Lawmakers will return on April 14 for a two-day session to review those vetoes. No bill is officially dead until after April 15, when the state constitution mandates lawmakers must adjourn for the year. But in general it is difficult for major bills to pass after the veto period.

Bills that passed the General Assembly on Monday and are headed to Beshear's desk include:

-SB.124, a bill legalizing the use of oil derived from marijuana for medical purposes. Supporters said the oil - known as cannabidiol - can treat seizures in children. The bill allows cannabidiol in two instances: a prescription from a doctor at the University of Kentucky or the University of Louisville research hospitals or someone in a trial administered by the U.S. Food and Drug Administration. The bill comes as states across the country are looking at relaxing their marijuana laws for medical purposes.

-SB.109, a bill banning the sale and use of electronic cigarettes to anyone under 18. Kentucky already bans the sale, possession and use of tobacco products to minors. This bill updates that to include electronic cigarettes. Electronic cigarettes resemble traditional cigarettes except they use a battery to create vapor instead of smoke.

-HB.79, a bill which would allow a local board of education to provide services to refugees and legal aliens who are between the ages of 21 and 2.
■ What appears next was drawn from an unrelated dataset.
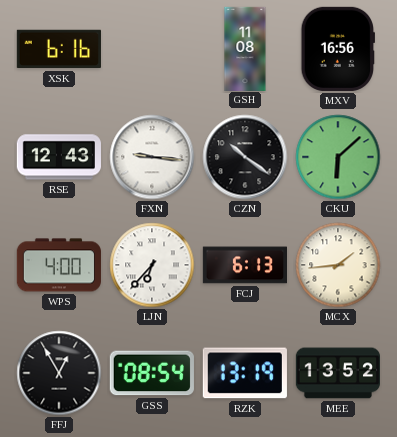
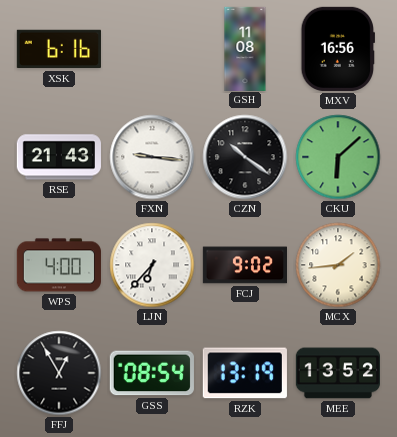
RSE: 12:43 -> 21:43
FCJ: 6:13 -> 9:02
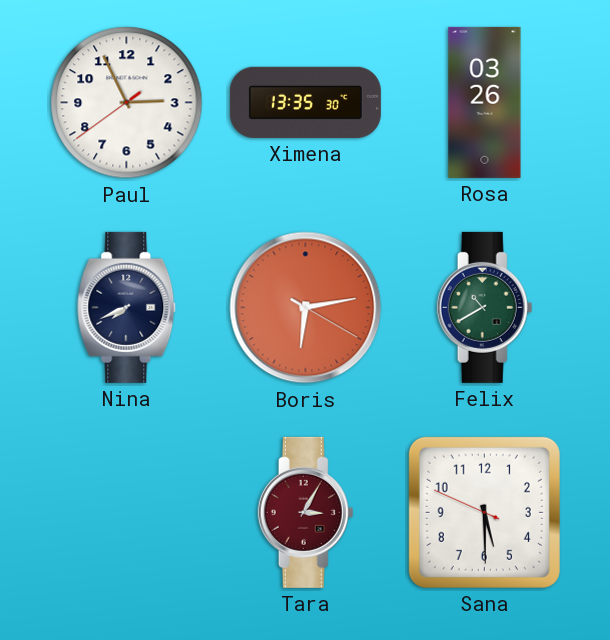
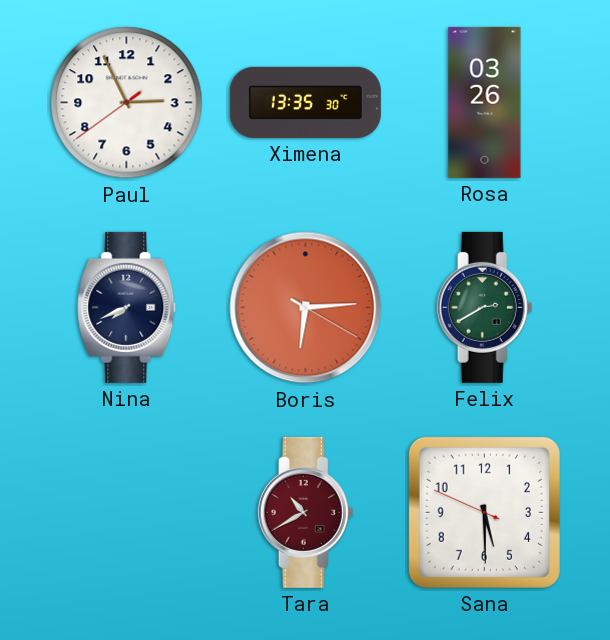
Boris: 6:13 -> 6:14
Felix: 10:40 -> 2:40
Tara: 3:05 -> 10:40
-HB.232, a bill requiring consumers to be notified when an electronic data breach reveals personally identifiable information.

-HB.343, a bill that adds possessing or viewing child pornography to the list of the state's designated sex crimes.

-SB.49, a bill allowing teenagers under 14 to referee youth sports leagues. Kentucky state law does not allow anyone under the age of 14 to work, with some exceptions including golf caddies and yard work. This bill would add another exception for teens to referee youth sports leagues.

Bills that are likely dead this session included:

-HB.31, a bill barring natural gas companies from seizing private land for oil pipelines. The bill targets the Bluegrass Pipeline, a proposed pipeline that would run through Kentucky carrying natural gas liquids from the northeast to the Gulf of Mexico. The bill passed the House 75-16 earlier this month, but has had no action in the Senate.

Monday, Sen. Jimmy Higdon, R-Lebanon, tried to add the bill as an amendment to another bill the Senate was scheduled to pass. But Senate President Robert Stivers ruled the amendment out of order.

"Until the courts deal with it, we think it's inappropriate for the legislature to get involved," Stivers said

-HB.70, a bill that would have restored voting rights to some convicted felons. The bill received national attention after U.S. Sen. Rand Paul, a potential 2016 Republican presidential candidate, testified before a state Senate committee in favor of the bill. Different versions of the bill passed both the House and the Senate, but lawmakers have been unable to reach a compromise.